__Page images and extracted text__:
--- --- ---

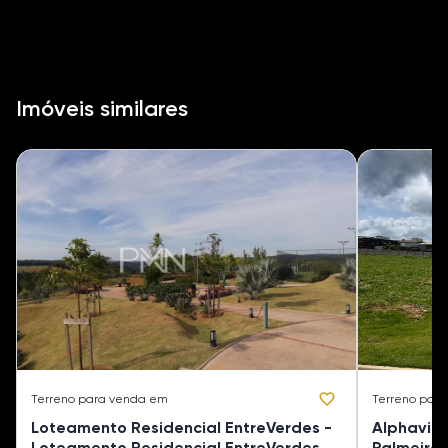
Imóveis similares
Terreno
para venda em
Terreno
para
Loteamento Residencial EntreVerdes -
Alphavill
Loteamento Residencial EntreVerdes
Palmeira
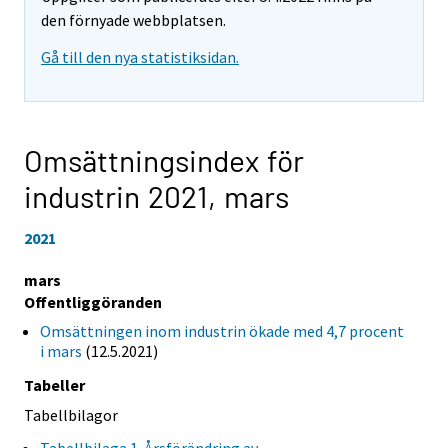
den förnyade webbplatsen.
Gå till den nya statistiksidan.
Omsättningsindex för
industrin 2021,
mars
2021
mars
Offentliggöranden
Omsättningen inom industrin ökade med 4,7 procent
i mars
(12.5.2021)
Tabeller
Tabellbilagor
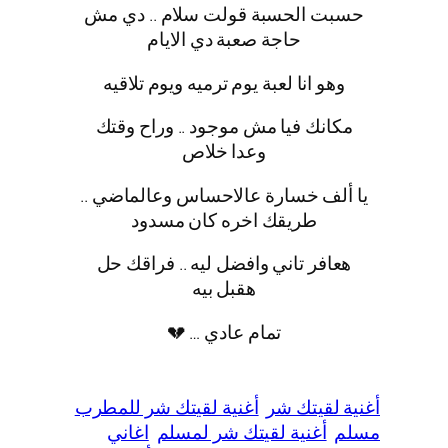
حسبت الحسبة قولت سلام .. دي مش
حاجة صعبة دي الايام
مكانك فيا مش موجود .. وراح وقتك
وعدا خلاص
‎يا ألف خسارة عالاحساس وعالماضي ..
طريقك اخره كان مسدود
‎هعافر تاني وافضل ليه .. فراقك حل
هقبل بيه
تمام عادي … 💔
أغنية لقيتك شر
أغنية لقيتك شر للمطرب
مسلم
أغنية لقيتك شر لمسلم
اغاني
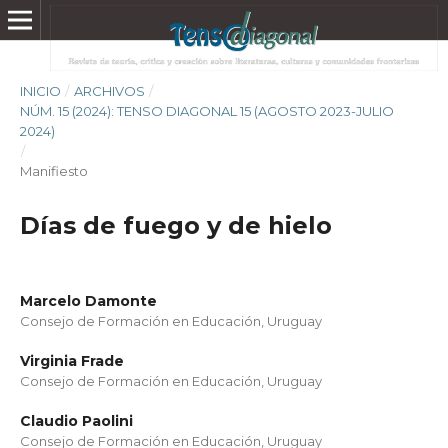
INICIO
/
ARCHIVOS
/
NÚM. 15 (2024): TENSO DIAGONAL 15 (AGOSTO 2023-JULIO
2024)
/
Manifiesto
Días de fuego y de hielo
Marcelo Damonte
Consejo de Formación en Educación, Uruguay
Virginia Frade
Consejo de Formación en Educación, Uruguay
Claudio Paolini
Consejo de Formación en Educación, Uruguay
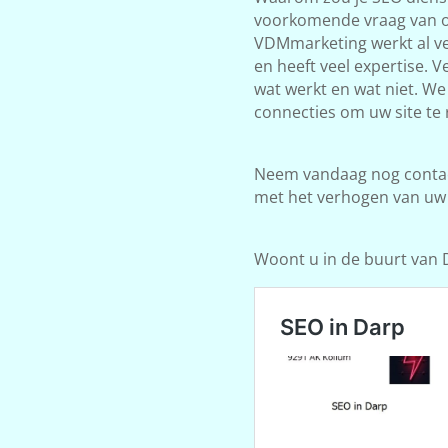
voorkomende vraag van on
VDMmarketing werkt al ve
en heeft veel expertise. 
wat werkt en wat niet. W
connecties om uw site te 
Neem vandaag nog contact
met het verhogen van uw
Woont u in de buurt van D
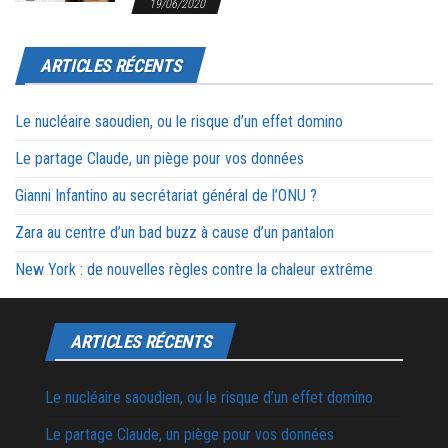
19/06/2020
ARTICLES RÉCENTS
Le nucléaire saoudien, ou le risque d’un effet domino
Le partage Claude, un piège pour vos données
Gianni Infantino au secrétariat général de l’ONU ?
Zara au centre d’un bad buzz à cause d’un pantalon
New York : de nouvelles règles contre la chaleur extrême
ARTICLES RÉCENTS
Le nucléaire saoudien, ou le risque d’un effet domino
Le partage Claude, un piège pour vos données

--- --- ---

__WORK TO BE COMPLETED__:
Reproduce every entry exactly; images stay out.

__EXPECTED ANSWER__:
Imóveis similares
Terreno
para venda em
Terreno
para
Loteamento Residencial EntreVerdes -
Alphavill
Loteamento Residencial EntreVerdes
Palmeira
den förnyade webbplatsen.
Gå till den nya statistiksidan.
Omsättningsindex för
industrin 2021,
mars
2021
mars
Offentliggöranden
Omsättningen inom industrin ökade med 4,7 procent
i mars
(12.5.2021)
Tabeller
Tabellbilagor
حسبت الحسبة قولت سلام .. دي مش
حاجة صعبة دي الايام
مكانك فيا مش موجود .. وراح وقتك
وعدا خلاص
‎يا ألف خسارة عالاحساس وعالماضي ..
طريقك اخره كان مسدود
‎هعافر تاني وافضل ليه .. فراقك حل
هقبل بيه
تمام عادي … 💔
أغنية لقيتك شر
أغنية لقيتك شر للمطرب
مسلم
أغنية لقيتك شر لمسلم
اغاني
INICIO
/
ARCHIVOS
/
NÚM. 15 (2024): TENSO DIAGONAL 15 (AGOSTO 2023-JULIO
2024)
/
Manifiesto
Días de fuego y de hielo
Marcelo Damonte
Consejo de Formación en Educación, Uruguay
Virginia Frade
Consejo de Formación en Educación, Uruguay
Claudio Paolini
Consejo de Formación en Educación, Uruguay
voorkomende vraag van on
VDMmarketing werkt al ve
en heeft veel expertise. 
wat werkt en wat niet. W
connecties om uw site te 
Neem vandaag nog contact
met het verhogen van uw
Woont u in de buurt van D
19/06/2020
ARTICLES RÉCENTS
Le nucléaire saoudien, ou le risque d’un effet domino
Le partage Claude, un piège pour vos données
Gianni Infantino au secrétariat général de l’ONU ?
Zara au centre d’un bad buzz à cause d’un pantalon
New York : de nouvelles règles contre la chaleur extrême
ARTICLES RÉCENTS
Le nucléaire saoudien, ou le risque d’un effet domino
Le partage Claude, un piège pour vos données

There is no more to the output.